Maintenant, elle me déteste. [rires] Je plaisante. J'aimerais avoir une vraie réponse; Je voulais juste travailler avec Edie Falco cette fois ou elle était occupée. Nous sommes de bons amis et elle comprend que je n'ai pas à la caster dans tous les films. Peut-être parce que celui-ci n'est pas basé sur quelque chose que j'ai écrit, j'étais plus obligé de travailler avec quelqu'un d'autre. Il n'y a pas vraiment de bonne raison, c'est juste arrivé.

je lisais récemment un profil de toi dans le New yorkais —J'ai été surpris de lire que parfois les gens ne savent pas qui vous êtes lors de fêtes et autres. Je me suis demandé pourquoi cela pourrait être. Jusqu'à présent, vous avez principalement travaillé dans l'espace indépendant. Pensez-vous que les publics grand public et indépendant sont trop fortement divisés dans leurs goûts et leur consommation ces jours-ci ?

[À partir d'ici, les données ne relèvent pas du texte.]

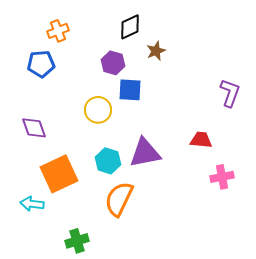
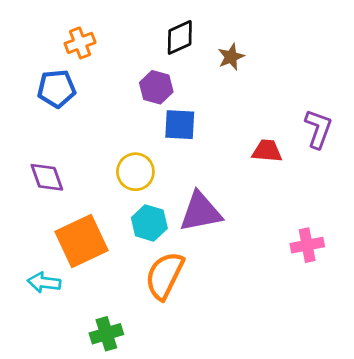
brown star: (156, 51) -> (231, 57), moved
yellow circle: (98, 110) -> (135, 172), moved
red trapezoid: (201, 140) -> (267, 151), moved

Ouais je pense que oui. Mais même si je suis à l'école et que je rencontre ces mamans à l'école et qu'elles me ressemblent et qu'elles marchent comme moi et qu'elles parlent comme moi, elles n'ont jamais entendu parler de moi. Je suis surpris; dans ma démographie, c'est vraiment séparé et c'est assez extrême. Bien sûr, je sais que beaucoup de gens savent qui je suis dans le cinéma indépendant mais dans le monde ordinaire, pas tellement. Ce n'est pas si grave. Crois-moi, [ Ariel Lévy ] a dit que j'aime me plaindre à ce sujet et que je le fais probablement uniquement parce que je suis gêné. Quelqu'un me demandera ce que je fais, puis je leur dirai, et ils diront soit 'Oh, tant mieux pour toi. Est-ce une série Web?' Ou ils diront: 'Nommez-moi vos films', puis je les énumérerai et ils [deviendront vides]. Je me plains seulement parce que je suis mortifié et gêné, c'est pourquoi.

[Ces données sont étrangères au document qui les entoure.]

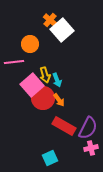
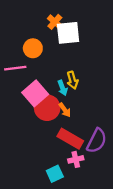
white square: (62, 30) -> (68, 33), turned 35
yellow arrow: (45, 75) -> (72, 80), moved
pink cross: (91, 148) -> (76, 159), moved

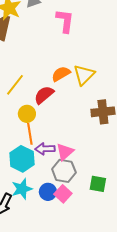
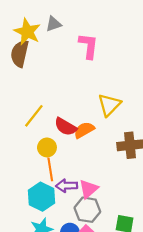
orange semicircle: (61, 74) -> (84, 130), moved
red semicircle: (44, 95) -> (66, 127), turned -110

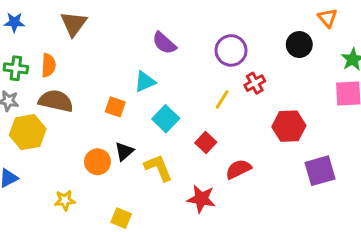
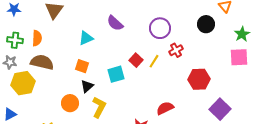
cyan triangle: (145, 82) -> (86, 38), moved
cyan square: (166, 119) -> (116, 74), turned 30
red square: (206, 142) -> (136, 60), moved
black triangle: (124, 151) -> (87, 86), moved
yellow L-shape: (158, 168) -> (99, 107), moved, turned 50
purple square: (320, 171) -> (220, 109), turned -30

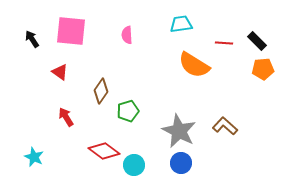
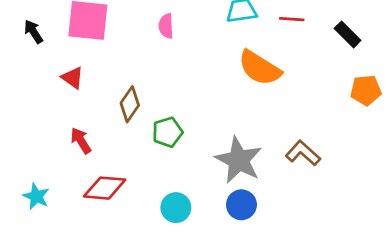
red line: (224, 43) -> (292, 19), moved
orange pentagon: (263, 69) -> (366, 90), moved
red diamond: (104, 151) -> (105, 188), moved, turned -32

Nous avons toutes ces conversations 'streaming' versus 'théâtrales' dans l'industrie en ce moment. 'The Land of Steady Habits' est de Netflix et sera sur Netflix. Pensez-vous que Netflix et la large accessibilité qu'il apporte peuvent peut-être aider à réduire un peu le fossé entre le grand public et l'indépendant ?

Ouais, c'est intéressant. Je me demande; Celui qui clique sur la case est peut-être déjà quelqu'un qui a vu mes films. Quelqu'un qui n'a jamais entendu parler de moi [et clique sur la case], je ne sais pas, pourrait l'éteindre si ce n'est pas sa tasse de thé. Mais je suppose que beaucoup, beaucoup plus de gens regarderont ce film que mes autres films. Alors c'est super. Est-ce que cela informera les mamans à l'école et m'empêchera d'être gêné? Je n'ai aucune idée. Mais c'est super. Je veux dire, c'est le compromis avec Netflix. Bien sûr, je préférerais que ce soit dans une salle de cinéma pendant deux mois. Mais c'est un peu irréaliste de nos jours. Donc c'est mieux que ça soit vu par plus de gens, je pense.

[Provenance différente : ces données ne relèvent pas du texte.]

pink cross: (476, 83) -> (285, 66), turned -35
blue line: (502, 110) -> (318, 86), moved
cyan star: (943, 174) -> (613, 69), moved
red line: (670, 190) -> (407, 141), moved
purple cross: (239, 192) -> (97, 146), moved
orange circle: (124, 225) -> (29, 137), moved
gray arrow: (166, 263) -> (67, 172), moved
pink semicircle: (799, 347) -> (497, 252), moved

Je souhaite également vous poser des questions sur votre autre nouveau film, 'Pouvez-vous me pardonner ?', pour lequel vous partagez un crédit d'écriture avec Jeff Whitty .

Nous ne l'avons pas co-écrit. On dirait que nous l'avons écrit ensemble, mais je n'ai jamais rencontré l'autre écrivain. Il a fait le premier brouillon et j'ai fait le brouillon suivant. J'allais en fait le réaliser mais cela ne s'est pas produit pour diverses raisons. J'avais l'intention de réaliser mon propre scénario mais je pense Marielle Heller fait un excellent travail et j'en suis très fier.